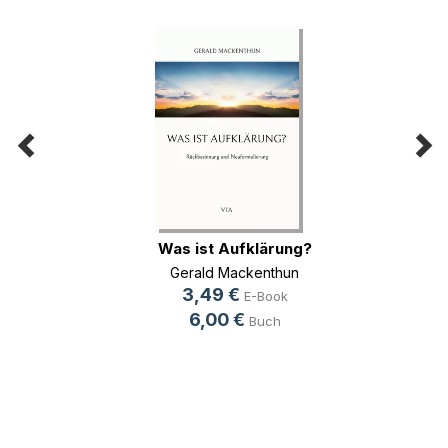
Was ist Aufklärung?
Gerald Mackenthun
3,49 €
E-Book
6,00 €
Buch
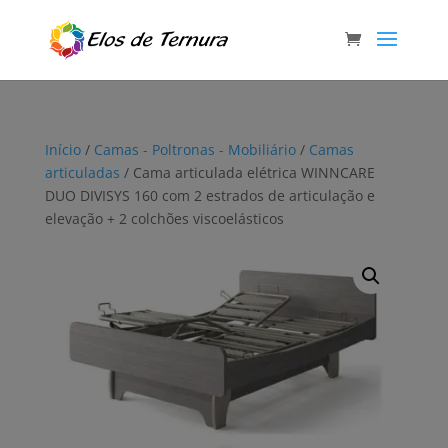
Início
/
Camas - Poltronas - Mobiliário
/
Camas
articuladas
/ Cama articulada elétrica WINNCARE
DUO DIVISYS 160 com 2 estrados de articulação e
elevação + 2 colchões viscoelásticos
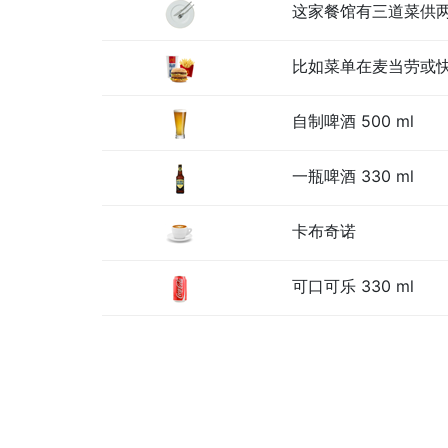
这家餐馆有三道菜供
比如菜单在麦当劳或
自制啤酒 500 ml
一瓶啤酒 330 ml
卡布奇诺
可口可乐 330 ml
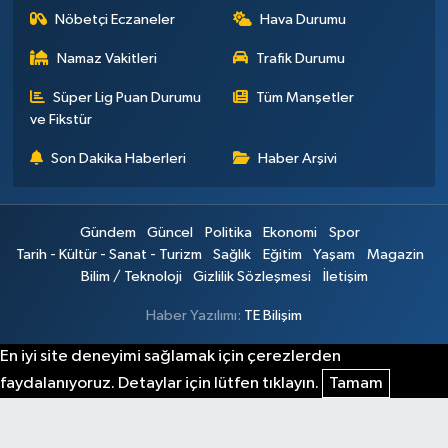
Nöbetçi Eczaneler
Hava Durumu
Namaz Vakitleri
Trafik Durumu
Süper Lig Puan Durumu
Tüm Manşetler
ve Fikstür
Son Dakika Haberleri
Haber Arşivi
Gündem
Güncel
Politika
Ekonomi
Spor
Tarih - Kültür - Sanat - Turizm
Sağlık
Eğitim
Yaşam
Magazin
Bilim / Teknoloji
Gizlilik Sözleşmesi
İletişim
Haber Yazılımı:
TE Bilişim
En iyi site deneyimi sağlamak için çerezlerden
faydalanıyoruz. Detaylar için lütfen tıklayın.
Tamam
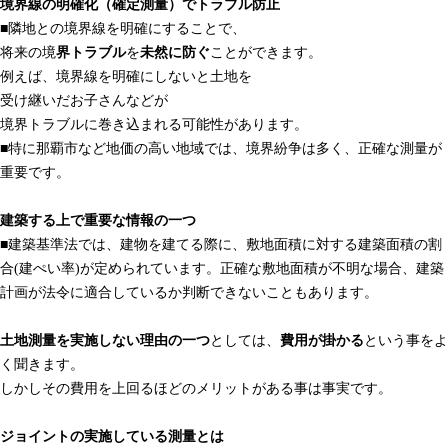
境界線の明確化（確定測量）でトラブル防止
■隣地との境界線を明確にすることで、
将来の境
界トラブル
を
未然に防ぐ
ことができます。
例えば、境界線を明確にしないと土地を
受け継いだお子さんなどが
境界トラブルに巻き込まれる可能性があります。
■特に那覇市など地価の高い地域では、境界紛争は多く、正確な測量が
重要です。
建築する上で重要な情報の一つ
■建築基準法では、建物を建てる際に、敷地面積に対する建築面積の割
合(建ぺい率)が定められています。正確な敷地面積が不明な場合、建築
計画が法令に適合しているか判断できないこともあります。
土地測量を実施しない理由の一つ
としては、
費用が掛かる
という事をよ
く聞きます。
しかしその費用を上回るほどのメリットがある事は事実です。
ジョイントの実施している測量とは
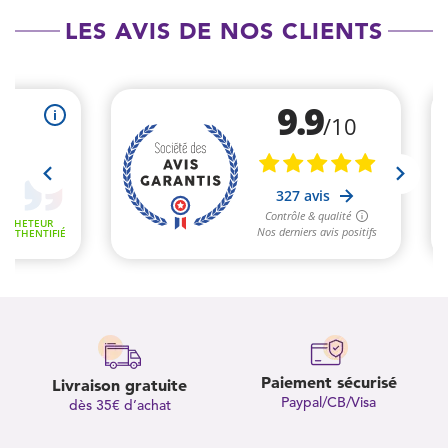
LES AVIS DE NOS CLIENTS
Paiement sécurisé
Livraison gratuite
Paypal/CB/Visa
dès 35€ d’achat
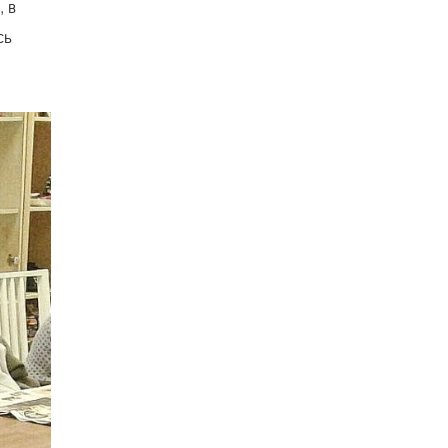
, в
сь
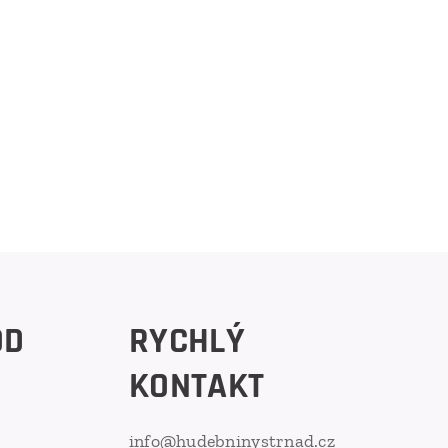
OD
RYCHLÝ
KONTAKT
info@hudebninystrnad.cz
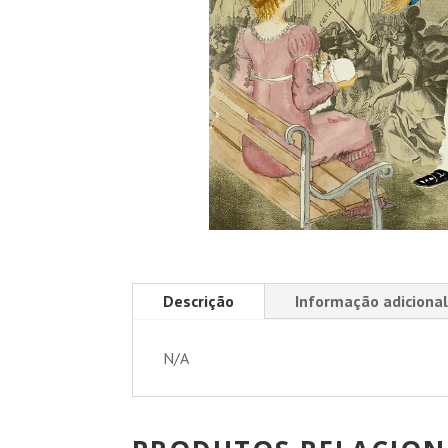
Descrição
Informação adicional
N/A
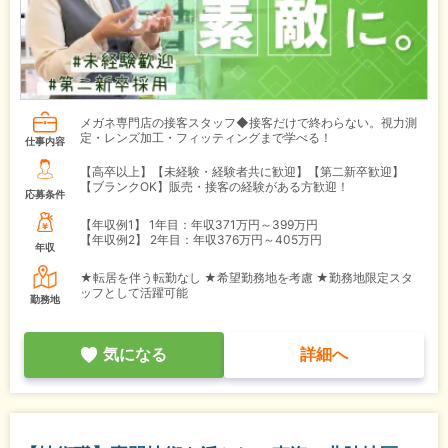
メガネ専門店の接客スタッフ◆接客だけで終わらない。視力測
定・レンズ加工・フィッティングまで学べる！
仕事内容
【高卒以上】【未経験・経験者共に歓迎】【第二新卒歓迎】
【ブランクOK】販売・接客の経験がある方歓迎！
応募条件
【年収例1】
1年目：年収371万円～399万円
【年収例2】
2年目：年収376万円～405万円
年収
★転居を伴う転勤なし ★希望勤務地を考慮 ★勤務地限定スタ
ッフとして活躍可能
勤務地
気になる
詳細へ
* * *
Return, from the entries, each line that holds "için".

### YOUR RESPONSE
En iyi site deneyimi sağlamak için çerezlerden
faydalanıyoruz. Detaylar için lütfen tıklayın.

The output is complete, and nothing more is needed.